**Task item:** All records below should be repeated exactly, with the pictures left out.

———

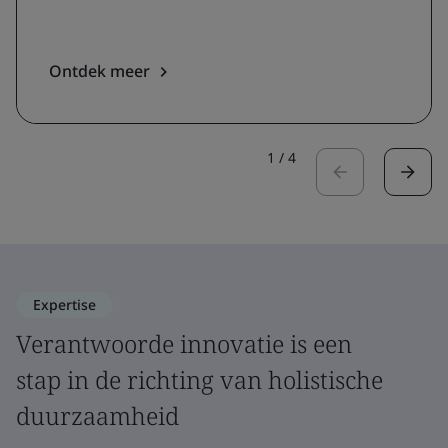
Ontdek meer
1
/
4
Expertise
Verantwoorde innovatie is een
stap in de richting van holistische
duurzaamheid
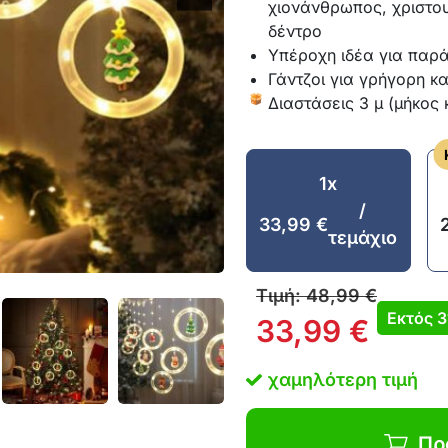
χιονάνθρωπος, χριστου
δέντρο
Υπέροχη ιδέα για παρά
Γάντζοι για γρήγορη κ
Διαστάσεις 3 μ (μήκος
1x
/
33,99
€
τεμάχιο
Τιμή:
48,99
€
Εκτός
3
33,99
€
χαμηλότερη τιμή
Πρ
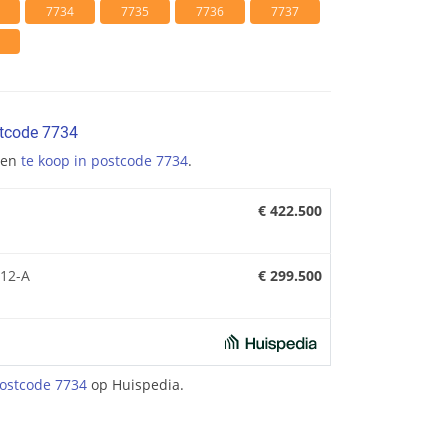
7734
7735
7736
7737
stcode 7734
gen
te koop in postcode 7734
.
€ 422.500
12-A
€ 299.500
ostcode 7734
op Huispedia.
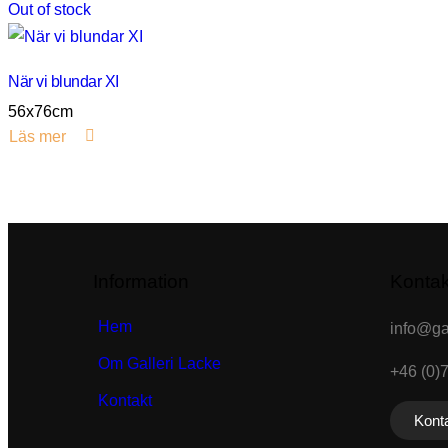
Out of stock
När vi blundar XI
56x76cm
Läs mer
Information
Kontak
Hem
info@gal
Om Galleri Lacke
+46 (0)
Kontakt
Konta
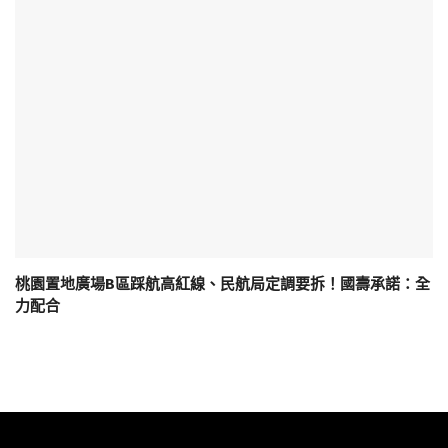
桃園置地廣場B區踩航高紅線、民航局定調要拆！國壽承諾：全
力配合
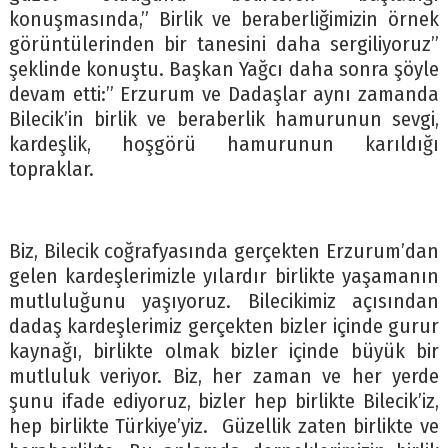
konuşmasında,” Birlik ve beraberliğimizin örnek
görüntülerinden bir tanesini daha sergiliyoruz”
şeklinde konuştu. Başkan Yağcı daha sonra şöyle
devam etti:” Erzurum ve Dadaşlar aynı zamanda
Bilecik’in birlik ve beraberlik hamurunun sevgi,
kardeşlik, hoşgörü hamurunun karıldığı
topraklar.
Biz, Bilecik coğrafyasında gerçekten Erzurum’dan
gelen kardeşlerimizle yılardır birlikte yaşamanın
mutluluğunu yaşıyoruz. Bilecikimiz açısından
dadaş kardeşlerimiz gerçekten bizler içinde gurur
kaynağı, birlikte olmak bizler içinde büyük bir
mutluluk veriyor. Biz, her zaman ve her yerde
şunu ifade ediyoruz, bizler hep birlikte Bilecik’iz,
hep birlikte Türkiye’yiz. Güzellik zaten birlikte ve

———

**Response for this exercise:**
Ontdek meer
1
/
4
Expertise
Verantwoorde innovatie is een
stap in de richting van holistische
duurzaamheid
χιονάνθρωπος, χριστου
δέντρο
Υπέροχη ιδέα για παρά
Γάντζοι για γρήγορη κ
Διαστάσεις 3 μ (μήκος
1x
/
33,99
€
τεμάχιο
Τιμή:
48,99
€
Εκτός
3
33,99
€
χαμηλότερη τιμή
Πρ
7734
7735
7736
7737
stcode 7734
gen
te koop in postcode 7734
.
€ 422.500
12-A
€ 299.500
ostcode 7734
op Huispedia.
Out of stock
När vi blundar XI
56x76cm
Läs mer
Information
Kontak
Hem
info@gal
Om Galleri Lacke
+46 (0)
Kontakt
Konta
桃園置地廣場B區踩航高紅線、民航局定調要拆！國壽承諾：全
力配合
konuşmasında,” Birlik ve beraberliğimizin örnek
görüntülerinden bir tanesini daha sergiliyoruz”
şeklinde konuştu. Başkan Yağcı daha sonra şöyle
devam etti:” Erzurum ve Dadaşlar aynı zamanda
Bilecik’in birlik ve beraberlik hamurunun sevgi,
kardeşlik, hoşgörü hamurunun karıldığı
topraklar.
Biz, Bilecik coğrafyasında gerçekten Erzurum’dan
gelen kardeşlerimizle yılardır birlikte yaşamanın
mutluluğunu yaşıyoruz. Bilecikimiz açısından
dadaş kardeşlerimiz gerçekten bizler içinde gurur
kaynağı, birlikte olmak bizler içinde büyük bir
mutluluk veriyor. Biz, her zaman ve her yerde
şunu ifade ediyoruz, bizler hep birlikte Bilecik’iz,
hep birlikte Türkiye’yiz. Güzellik zaten birlikte ve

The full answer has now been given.